Number of features to construct. How many data points will be used to construct the mapping.

random_state: int, RandomState instance or None, default=None

Pseudo-random number generator to control the uniform sampling without replacement of n_components of the training data to construct the basis kernel. Pass an int for reproducible output across multiple function calls. See Glossary.

n_jobs: int, default=None

The number of jobs to use for the computation. This works by breaking down the kernel matrix into n_jobs even slices and computing them in parallel.

None means 1 unless in a joblib.parallel_backend context. -1 means using all processors. See Glossary for more details.

input_cols: Optional[Union[str, List[str]]]

A string or list of strings representing column names that contain features. If this parameter is not specified, all columns in the input DataFrame except the columns specified by label_cols and sample-weight_col parameters are considered input columns.

label_cols: Optional[Union[str, List[str]]]

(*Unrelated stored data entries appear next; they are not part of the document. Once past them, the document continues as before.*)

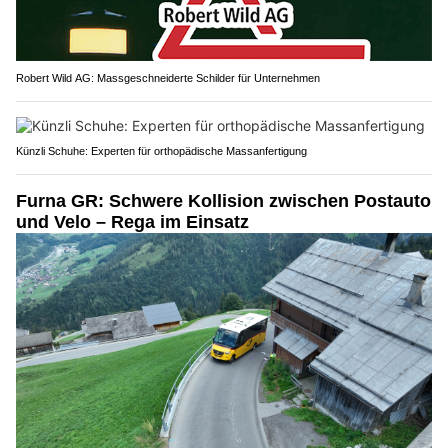
Robert Wild AG: Massgeschneiderte Schilder für Unternehmen
Künzli Schuhe: Experten für orthopädische Massanfertigung
Furna GR: Schwere Kollision zwischen Postauto
und Velo – Rega im Einsatz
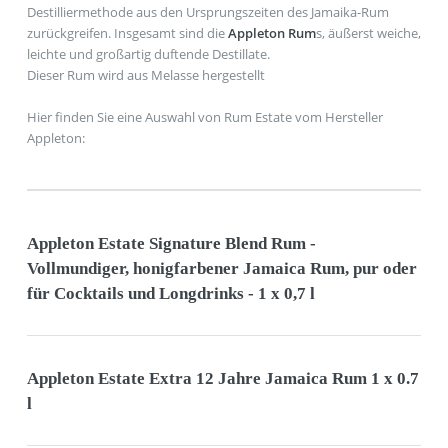
Destilliermethode aus den Ursprungszeiten des Jamaika-Rum
zurückgreifen. Insgesamt sind die
Appleton Rum
s, äußerst weiche,
leichte und großartig duftende Destillate.
Dieser Rum wird aus Melasse hergestellt
Hier finden Sie eine Auswahl von Rum Estate vom Hersteller
Appleton:
Appleton Estate Signature Blend Rum -
Vollmundiger, honigfarbener Jamaica Rum, pur oder
für Cocktails und Longdrinks - 1 x 0,7 l
Appleton Estate Extra 12 Jahre Jamaica Rum 1 x 0.7
l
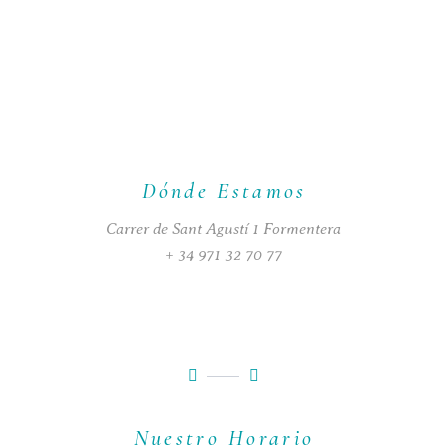
Dónde Estamos
Carrer de Sant Agustí 1 Formentera
+ 34 971 32 70 77
Nuestro Horario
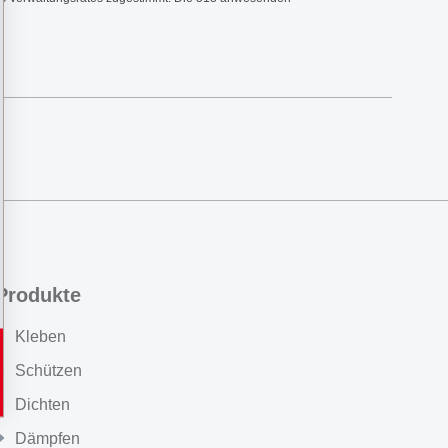
Produkte
Kleben
Schützen
Dichten
Dämpfen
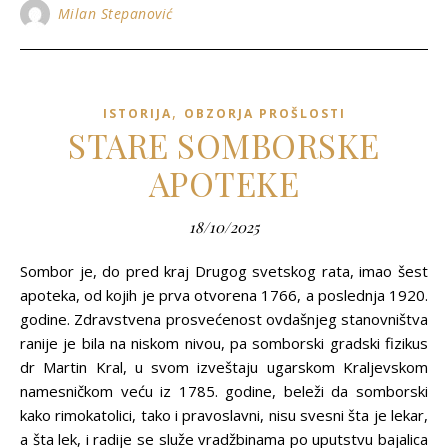
Milan Stepanović
,
ISTORIJA
OBZORJA PROŠLOSTI
STARE SOMBORSKE
APOTEKE
18/10/2025
Sombor je, do pred kraj Drugog svetskog rata, imao šest
apoteka, od kojih je prva otvorena 1766, a poslednja 1920.
godine. Zdravstvena prosvećenost ovdašnjeg stanovništva
ranije je bila na niskom nivou, pa somborski gradski fizikus
dr Martin Kral, u svom izveštaju ugarskom Kraljevskom
namesničkom veću iz 1785. godine, beleži da somborski
kako rimokatolici, tako i pravoslavni, nisu svesni šta je lekar,
a šta lek, i radije se služe vradžbinama po uputstvu bajalica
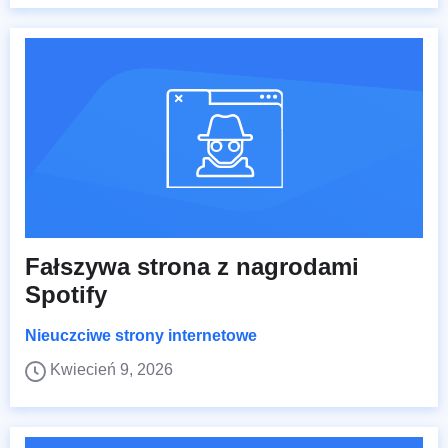
Fałszywa strona z nagrodami
Spotify
Nieuczciwe strony internetowe
Kwiecień 9, 2026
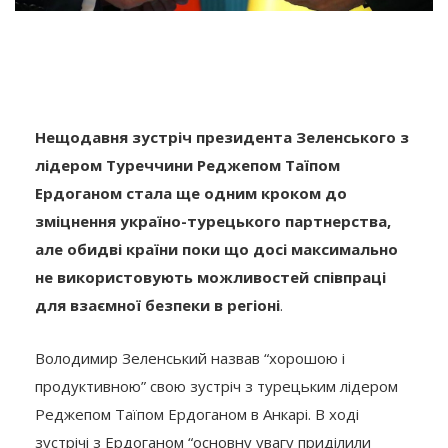
Нещодавня зустріч президента Зеленського з
лідером Туреччини Реджепом Таїпом
Ердоганом стала ще одним кроком до
зміцнення україно-турецького партнерства,
але обидві країни поки що досі максимально
не використовують можливостей співпраці
для взаємної безпеки в регіоні
.
Володимир Зеленський назвав “хорошою і
продуктивною” свою зустріч з турецьким лідером
Реджепом Таїпом Ердоганом в Анкарі. В ході
зустрічі з Ердоганом “основну увагу приділили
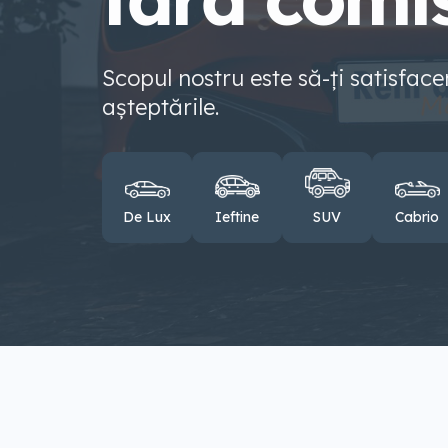
Scopul nostru este să-ți satisfac
așteptările.
De Lux
Ieftine
SUV
Cabrio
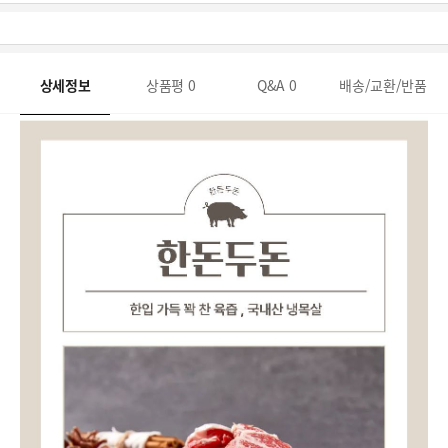
상세정보
상품평
0
Q&A
0
배송/교환/반품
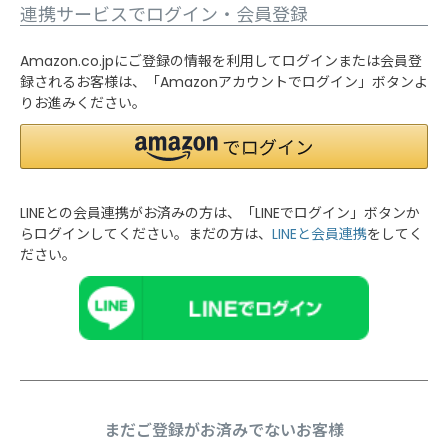
連携サービスでログイン・会員登録
Amazon.co.jpにご登録の情報を利用してログインまたは会員登
録されるお客様は、「Amazonアカウントでログイン」ボタンよ
りお進みください。
LINEとの会員連携がお済みの方は、「LINEでログイン」ボタンか
らログインしてください。まだの方は、
LINEと会員連携
をしてく
ださい。
まだご登録がお済みでないお客様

A string or list of strings representing column names that contain labels. This is a required param for estimators, as there is no way to infer these columns. If this parameter is not specified, then object is fitted without labels(Like a transformer).

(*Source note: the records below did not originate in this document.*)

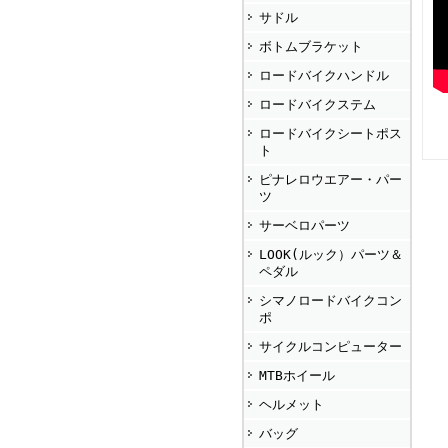
サドル
ボトムブラケット
ロードバイクハンドル
ロードバイクステム
ロードバイクシートポス
ト
ピナレロウエアー・パー
ツ
サーベロパーツ
LOOK(ルック）パーツ＆
ペダル
シマノロードバイクコン
ポ
サイクルコンピューター
MTBホイール
ヘルメット
バッグ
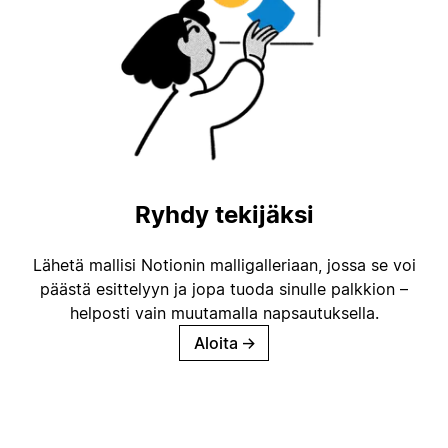
Ryhdy tekijäksi
Lähetä mallisi Notionin malligalleriaan, jossa se voi
päästä esittelyyn ja jopa tuoda sinulle palkkion –
helposti vain muutamalla napsautuksella.
Aloita
→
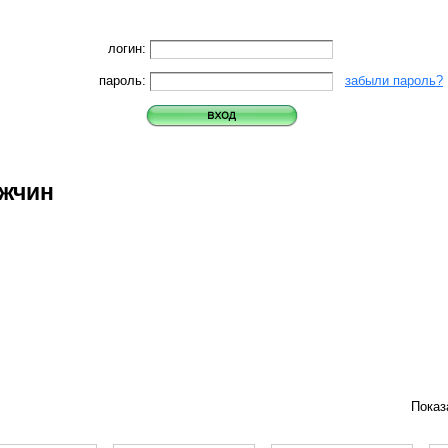
логин:
пароль:
забыли пароль?
жчин
Показ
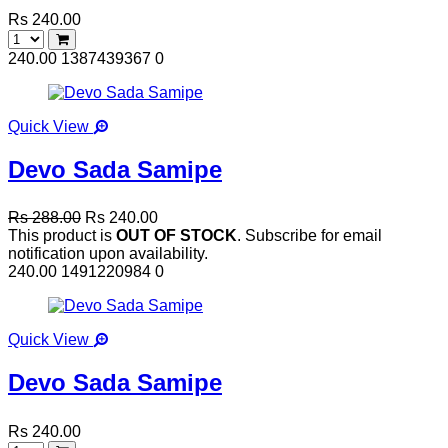
Rs 240.00
240.00
1387439367
0
Quick View
Devo Sada Samipe
Rs 288.00
Rs 240.00
This product is
OUT OF STOCK
. Subscribe for email
notification upon availability.
240.00
1491220984
0
Quick View
Devo Sada Samipe
Rs 240.00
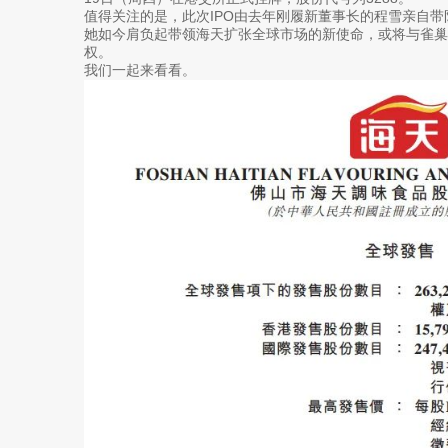
值得关注的是，此次IPO由去年刚履新董事长的程雪亲自带队
她如今肩负起带领海天扩张全球市场的新使命，或将与雀巢
权。
我们一起来看看。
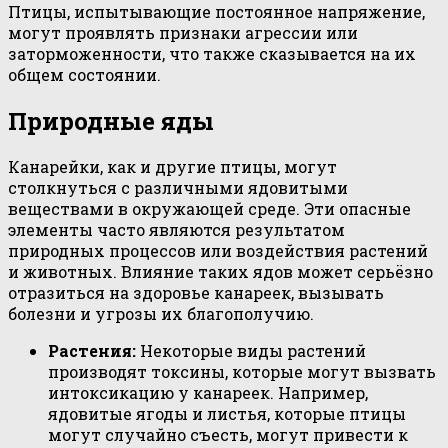
Птицы, испытывающие постоянное напряжение,
могут проявлять признаки агрессии или
заторможенности, что также сказывается на их
общем состоянии.
Природные яды
Канарейки, как и другие птицы, могут
столкнуться с различными ядовитыми
веществами в окружающей среде. Эти опасные
элементы часто являются результатом
природных процессов или воздействия растений
и животных. Влияние таких ядов может серьёзно
отразиться на здоровье канареек, вызывать
болезни и угрозы их благополучию.
Растения:
Некоторые виды растений
производят токсины, которые могут вызвать
интоксикацию у канареек. Например,
ядовитые ягоды и листья, которые птицы
могут случайно съесть, могут привести к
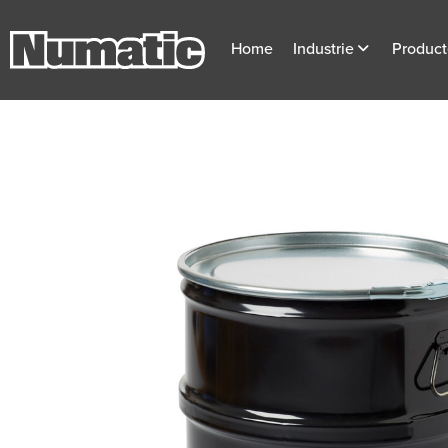
Home
Industrie
Produc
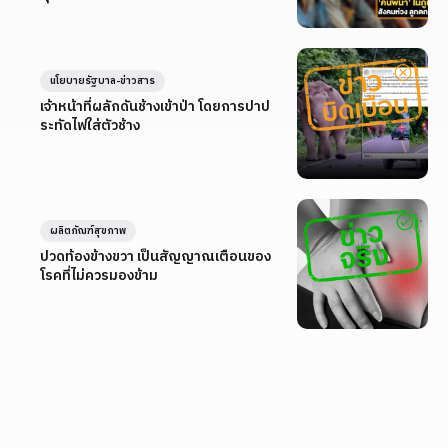
นโยบายรัฐบาล-ข่าวสาร
เจ้าหน้าที่ผลักดันช้างเข้าป่า โดยการปาป
ระทัดไฟใส่ตัวช้าง
ผลิตภัณฑ์สุขภาพ
ปวดท้องข้างขวา เป็นสัญญาณเตือนของ
โรคที่ไม่ควรมองข้าม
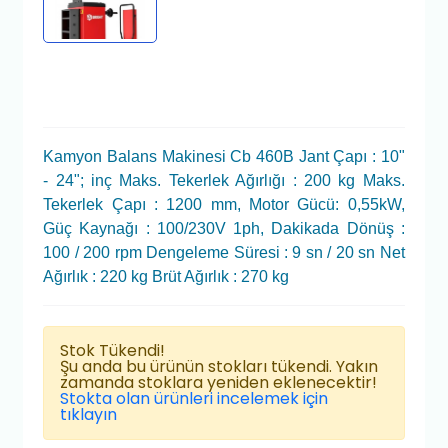
Kamyon Balans Makinesi Cb 460B Jant Çapı : 10"
- 24"; inç Maks. Tekerlek Ağırlığı : 200 kg Maks.
Tekerlek Çapı : 1200 mm, Motor Gücü: 0,55kW,
Güç Kaynağı : 100/230V 1ph, Dakikada Dönüş :
100 / 200 rpm Dengeleme Süresi : 9 sn / 20 sn Net
Ağırlık : 220 kg Brüt Ağırlık : 270 kg
Stok Tükendi!
Şu anda bu ürünün stokları tükendi. Yakın
zamanda stoklara yeniden eklenecektir!
Stokta olan ürünleri incelemek için
tıklayın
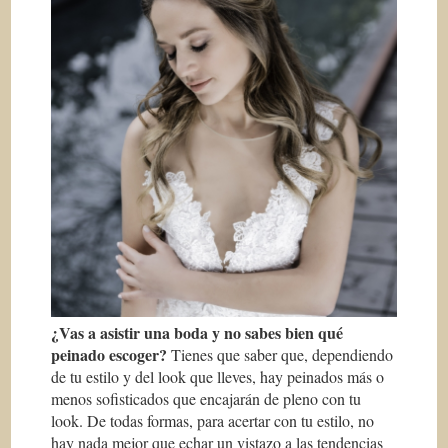
¿Vas a asistir una boda y no sabes bien qué
peinado escoger?
Tienes que saber que, dependiendo
de tu estilo y del look que lleves, hay peinados más o
menos sofisticados que encajarán de pleno con tu
look. De todas formas, para acertar con tu estilo, no
hay nada mejor que echar un vistazo a las tendencias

output_cols: Optional[Union[str, List[str]]]

A string or list of strings representing column names that will store the output of predict and transform operations. The length of output_cols mus match the expected number of output columns from the specific estimator or transformer class used. If this parameter is not specified, output column names are derived by adding an OUTPUT_ prefix to the label column names. These inferred output column names work for estimator’s predict() method, but output_cols must be set explicitly for transformers.

sample_weight_col: Optional[str]

A string representing the column name containing the examples’ weights. This argument is only required when working with weighted datasets.

drop_input_cols: Optional[bool], default=False

If set, the response of predict(), transform() methods will not contain input columns.

Methods

fit(dataset)

Fit estimator to data For more details on this function, see sklearn.kernel_approximation.Nystroem.fit

score(dataset)

Method not supported for this class.

set_input_cols(input_cols)

Input columns setter.

to_sklearn()

Get sklearn.kernel_approximation.Nystroem object.

transform(dataset)

Apply feature map to X For more details on this function, see sklearn.kernel_approximation.Nystroem.transform

Attributes

model_signatures

Returns model signature of current class.